- Theatrical release poster
- Hangul: 힘을 내요, 미스터 리
- RR: Himeul naeyo, miseuteo Ri
- MR: Himŭl naeyo, misŭt'ŏ Ri
- Directed by: Lee Gae-byok
- Written by: Kim Hee-jin Jang Yoon-mi Lee Gae-byok
- Produced by: Syd Lim Kim Jeong-bok
- Starring: Cha Seung-won; Um Chae-young; Park Hae-joon; Kim Hye-ok; Ahn Gil-kang; Jeon Hye-bin; Ryu Han-bi;
- Cinematography: Kim Jeong-won
- Music by: Bang Jun-seok
- Production companies: Yong Film, Dexter Studios
- Distributed by: Next Entertainment World
- Release date: September 11, 2019;
- Running time: 111 minutes
- Country: South Korea
- Language: Korean
- Budget: ₩8.9 billion
- Box office: US$8.7 million

= Cheer Up, Mr.
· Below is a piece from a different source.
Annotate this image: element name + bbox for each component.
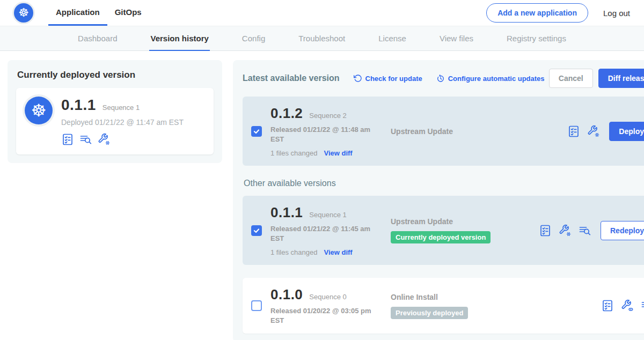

Lee =

2019 film by Lee Gae-byok

Cheer Up, Mr. Lee is a 2019 South Korean comedy-drama film directed by Lee Gae-byok. The film stars Cha Seung-won, Um Chae-young, Park Hae-joon, Kim Hye-ok, Ahn Gil-kang, Jeon Hye-bin and Ryu Han-bi.

==Plot==
Cheol-su (Cha Seung-won) is physically fit and handsome, but has intellectual disabilities. He finds out that he has a daughter, Saet-byeol (Um Chae-young), that he never knew existed.

==Cast==
- Cha Seung-won as Chul-su
- Um Chae-young as Saet-byeol
- Park Hae-joon as Yeong-su
- Kim Hye-ok as Saet-byul's grandmother
- Ahn Gil-kang as Mr. Kim
- Jeon Hye-bin as Eun-hui
- Ryu Han-bi as Min-jeong
- Jo Han-chul as Deok-gu
- Sung Ji-ru as Jeong-gwon
- Ji Yi-soo as Ji-an
- Shin Hyun-bin as Hye-yeong
- Yoo Yeon as Hair Salon owner
- Kim Bup-rae as boss Yang

== Production ==
Principal photography began on June 23, 2018, and wrapped on September 22, 2018.